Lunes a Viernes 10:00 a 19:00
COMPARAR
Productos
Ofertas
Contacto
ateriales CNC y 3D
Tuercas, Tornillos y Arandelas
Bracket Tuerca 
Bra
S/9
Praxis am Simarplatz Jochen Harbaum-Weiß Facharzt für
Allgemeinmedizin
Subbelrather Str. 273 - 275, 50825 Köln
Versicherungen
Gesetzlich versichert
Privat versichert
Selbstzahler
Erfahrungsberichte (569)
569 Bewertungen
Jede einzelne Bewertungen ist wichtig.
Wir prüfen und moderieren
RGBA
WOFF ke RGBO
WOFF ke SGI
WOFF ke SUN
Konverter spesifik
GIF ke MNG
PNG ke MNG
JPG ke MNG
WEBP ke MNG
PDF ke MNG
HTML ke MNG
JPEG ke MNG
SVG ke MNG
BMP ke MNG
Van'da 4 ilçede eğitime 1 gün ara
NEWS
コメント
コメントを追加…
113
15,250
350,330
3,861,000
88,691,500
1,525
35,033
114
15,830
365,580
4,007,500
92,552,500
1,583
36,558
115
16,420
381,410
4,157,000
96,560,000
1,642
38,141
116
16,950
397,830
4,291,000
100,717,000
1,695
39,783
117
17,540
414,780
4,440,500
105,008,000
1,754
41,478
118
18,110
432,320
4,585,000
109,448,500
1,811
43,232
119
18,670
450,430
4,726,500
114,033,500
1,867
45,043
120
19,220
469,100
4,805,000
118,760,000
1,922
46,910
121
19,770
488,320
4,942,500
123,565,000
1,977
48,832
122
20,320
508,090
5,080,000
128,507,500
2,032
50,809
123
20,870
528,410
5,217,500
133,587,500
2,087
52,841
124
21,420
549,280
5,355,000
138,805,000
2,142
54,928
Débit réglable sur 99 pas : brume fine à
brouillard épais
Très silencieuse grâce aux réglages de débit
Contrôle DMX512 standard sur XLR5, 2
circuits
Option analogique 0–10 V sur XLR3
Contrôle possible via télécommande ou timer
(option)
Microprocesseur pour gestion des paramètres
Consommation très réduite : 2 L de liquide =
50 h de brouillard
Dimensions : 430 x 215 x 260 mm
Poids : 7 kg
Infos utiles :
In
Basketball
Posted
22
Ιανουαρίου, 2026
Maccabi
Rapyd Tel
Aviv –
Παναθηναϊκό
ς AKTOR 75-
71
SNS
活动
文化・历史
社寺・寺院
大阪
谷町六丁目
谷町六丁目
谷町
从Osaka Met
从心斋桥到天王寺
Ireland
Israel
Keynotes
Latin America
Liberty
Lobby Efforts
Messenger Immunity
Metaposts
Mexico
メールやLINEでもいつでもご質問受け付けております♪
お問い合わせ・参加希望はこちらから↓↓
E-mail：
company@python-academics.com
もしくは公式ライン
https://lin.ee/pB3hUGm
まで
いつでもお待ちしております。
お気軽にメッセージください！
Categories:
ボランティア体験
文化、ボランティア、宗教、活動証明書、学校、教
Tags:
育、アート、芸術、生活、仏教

+---+

Reproduce every line above that contains the string "brouillard".

brouillard épais
50 h de brouillard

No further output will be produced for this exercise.